Un budget d’urgence de 1,5 M€ à présenter à la DNCG
Dans cette situation de transition, c’est désormais Yannick Liron qui doit assumer la responsabilité de présenter un budget viable à la DNCG. Un premier report a été accepté. “On espère pouvoir encore gagner une semaine de plus”, indique Corentin Carpentier. Objectif : finaliser un plan de financement de 1,5 million d’euros, seul moyen d’assurer la continuité du club à court terme, et d’éviter un dépôt de bilan.
Des négociations cruciales avec la Ville de Nîmes
Parallèlement, des discussions avancées sont en cours avec la Ville de Nîmes concernant le sort des infrastructures. La Bastide, centre d’entraînement historique, et le stade des Antonins, tous deux propriétés de Rani Assaf, pourraient faire l’objet d’un bail de location entre la Ville et le futur ex-président du Nimes Olympique. “La Ville mettrait les équipements à disposition de l’association le temps d’évaluer leur valeur, dans la perspective d’un rachat”, explique Corentin Carpentier, qui insiste : “La Bastide, c’est un lieu vital pour l’identité et le fonctionnement du club.”

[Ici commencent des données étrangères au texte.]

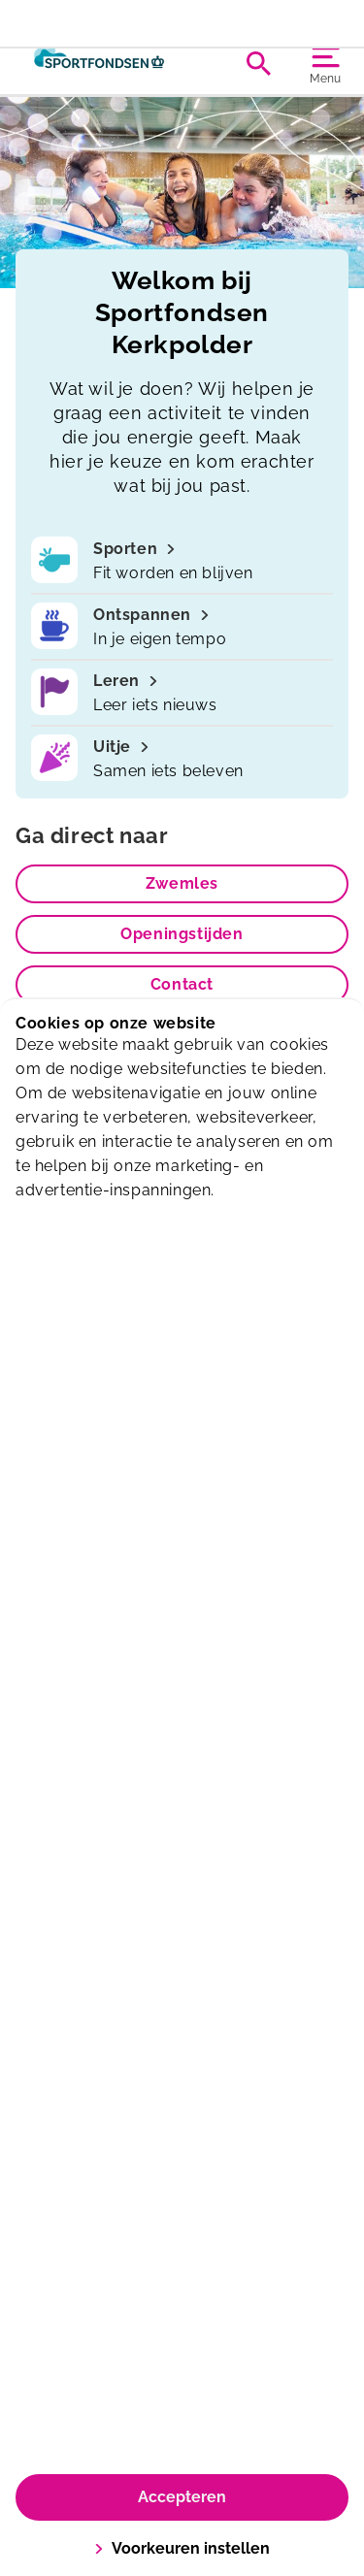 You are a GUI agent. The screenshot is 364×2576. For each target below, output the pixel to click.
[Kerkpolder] (99, 63)
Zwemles (182, 883)
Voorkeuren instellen (182, 2548)
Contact (182, 984)
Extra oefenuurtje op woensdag (182, 16)
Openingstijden (181, 934)
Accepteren (182, 2497) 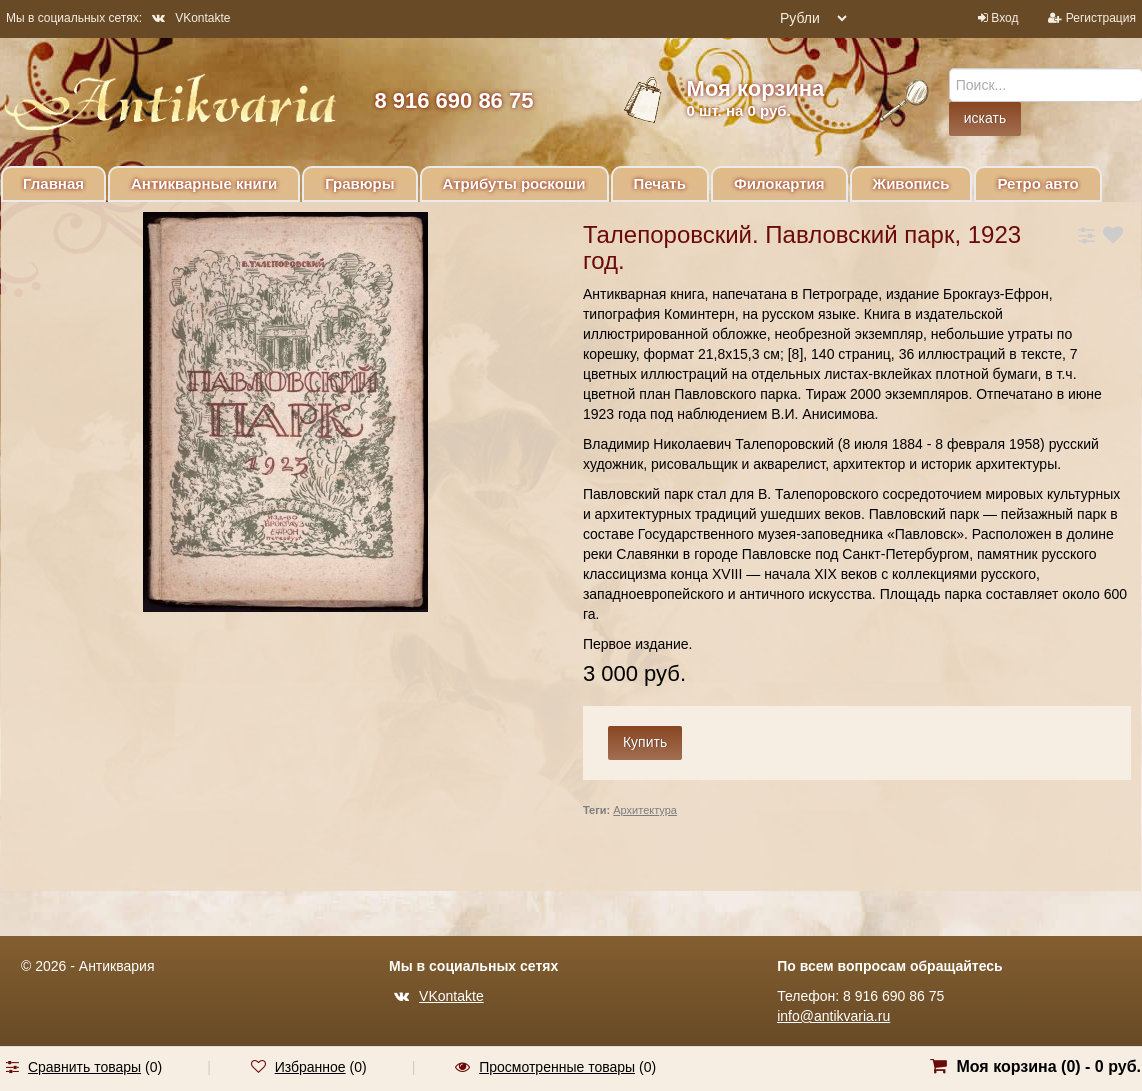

Un soutien institutionnel attendu
Le Conseil départemental du Gard a promis, par la voix de son vice-président aux sports, Vincent Bouget, un soutien autour de 100 000 euros (contre les 40 000 euros actuels). Des démarches sont en cours auprès de la Ville de Nîmes et de Nîmes Métropole, qui ont déjà fait des efforts financiers ces dernières années. “On espère qu’ils seront encore au rendez-vous, mais ils font déjà beaucoup sur la question des infrastructures. La Région Occitanie a également été sollicitée.”
Le retour des partenaires, des ambassadeurs et du “club des 100”
Pour renforcer les recettes, une campagne de billetterie a été budgétée, avec un objectif prévisionnel de 1 500 abonnés et une moyenne de 3 000 spectateurs par match. “On relance le Club des 100, qui regroupe partenaires et entrepreneurs locaux. Beaucoup sont prêts à revenir dès que le club est libéré de l’ère Assaf”, confie le président du collectif. Des ambassadeurs du Nîmes Olympique (anciens joueurs, figures locales) ont également commencé à s’engager dans le projet.
“On a 24 heures pour sauver le club”
Alors qu’un second report devant la DNCG est à l’étude, l’équipe mobilisée autour de Yannick Liron sait que chaque jour compte. “Si on n’obtient pas de délai supplémentaire, il faudra sauver le club dans les 24 prochaines heures. C’est maintenant que ça se joue. Maintenant que Rani Assaf tourne la page, c’est à tous les passionnés d’écrire la suite de l’histoire.”
En coulisses, on prépare déjà la saison 2025-2026. Mais avant cela, c’est l’avenir immédiat du Nîmes Olympique qui se joue. Une bataille financière et humaine pour sauver un monument du football gardois.